Ray Koopman has a nice summary of the problem of singular Gaussian. Basically, singular covariance matrix represents perfect correlation between variables, which is not possible to represent with a Gaussian. However, one could get a Gaussian distribution for the conditional density, conditioned on the fact that the value of random vector is valid (components add up to $n$ in the case above).

The difference for the conditional Gaussian, is that inverse is replaced with pseudo-inverse, and normalization factor uses "product of non-zero eigenvalues" instead of "product of all eigenvalues". Ian Frisce gives link with some details.

There's also a way to express normalization factor of conditional Gaussian without referring to eigenvalues, here's a derivation

What exactly do you mean by limiting distribution in this case? — Robby McKilliam, Sep 05 '10 at 21:24
ie, the one you get from Central Limit Theorem, let me update details — Yaroslav Bulatov, Sep 05 '10 at 21:28
What you're referring to is the asymptotic distribution of the **maximum likelihood estimator** of a multinomial. Also, the first equation should be n^{-1}, not n^{-1/2}. — Simon Byrne, Sep 06 '10 at 10:12
In notation above, for d=2, X_n is the number of heads after n coin throws, so it's X_n/sqrt(n) that approaches Normal, not X_n/n, no? — Yaroslav Bulatov, Sep 06 '10 at 18:11

Simon Byrne · Accepted Answer · 2010-09-06T11:28:12.913

7

The covariance is still non-negative definite (so is a valid multivariate normal distribution), but not positive definite: what this means is that (at least) one element of the random vector is a linear combination of the others.

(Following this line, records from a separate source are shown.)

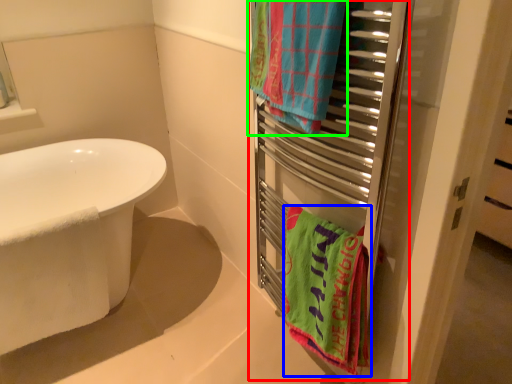 Question: Which is farther away from closet (highlighted by a red box)? towel/napkin (highlighted by a blue box) or towel/napkin (highlighted by a green box)?

Choices:
 (A) towel/napkin
 (B) towel/napkin

Answer: (B) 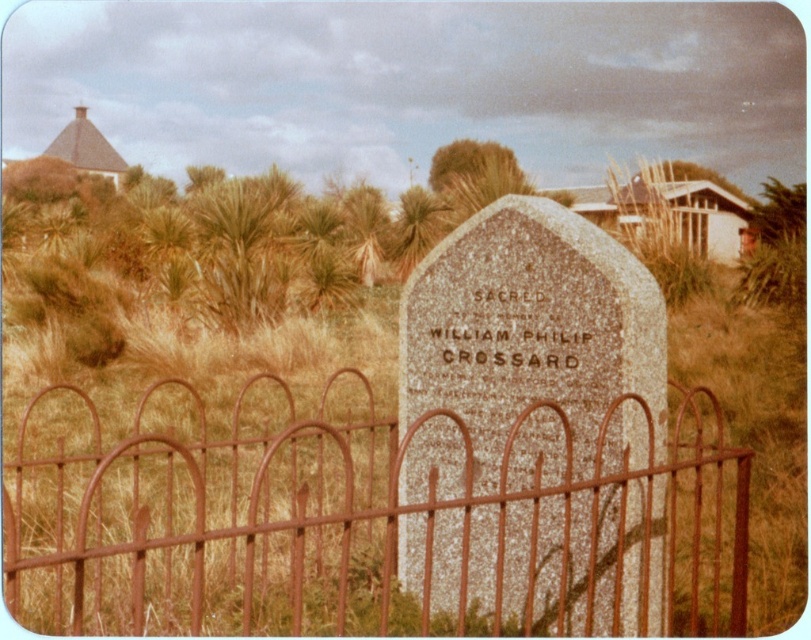 You are standing in front of the gravestone and want to place two markers at coordinates point (500, 499) and point (475, 552). Which marker will be closer to you?

Point (500, 499) is closer to the viewer than point (475, 552).

You are a landscape architect planning to install a new pathway near the rusty metal fence at center and the granite gravestone at center. Based on their sizes, which object would require more space for the pathway to avoid encroaching on its area?

The granite gravestone at center requires more space because it occupies more area than the rusty metal fence at center, according to the description. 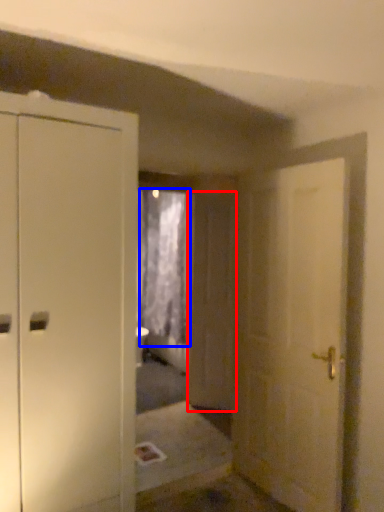 Question: Which object is closer to the camera taking this photo, screen door (highlighted by a red box) or curtain (highlighted by a blue box)?

Choices:
 (A) screen door
 (B) curtain

Answer: (A) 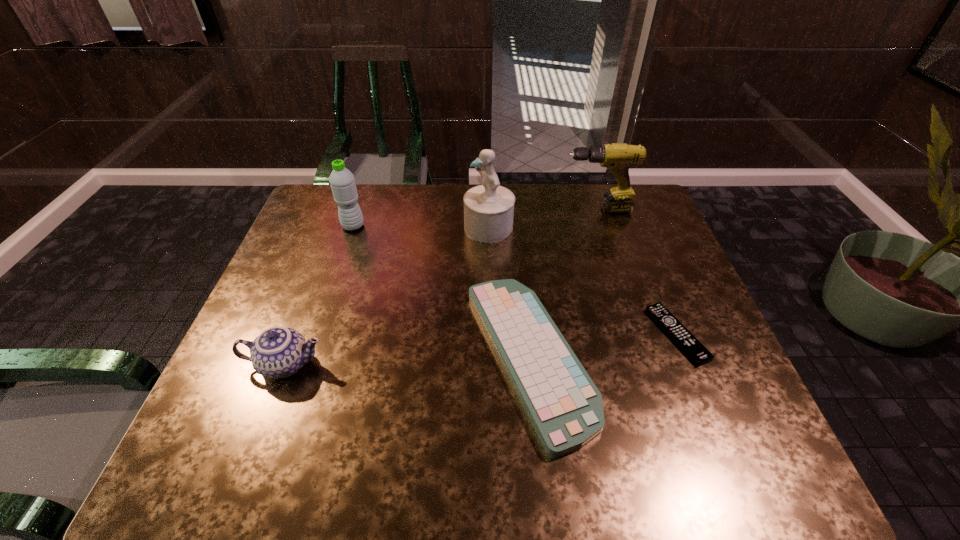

As a result, any draw from this distribution will always lie on a subspace of $R^d$. As a consequence, this means it is not possible to define a density function (as the distribution is concentrated on the subspace: think of the way a univariate normal will concentrate at the mean if the variance is zero).

However, as suggested by Robby McKilliam, in this case you can drop the last element of the random vector. The covariance matrix of this reduced vector will be the original matrix, with the last column and row dropped, which will now be positive definite, and will have a density (this trick will work in other cases, but you have to be careful which element you drop, and you may need to drop more than one).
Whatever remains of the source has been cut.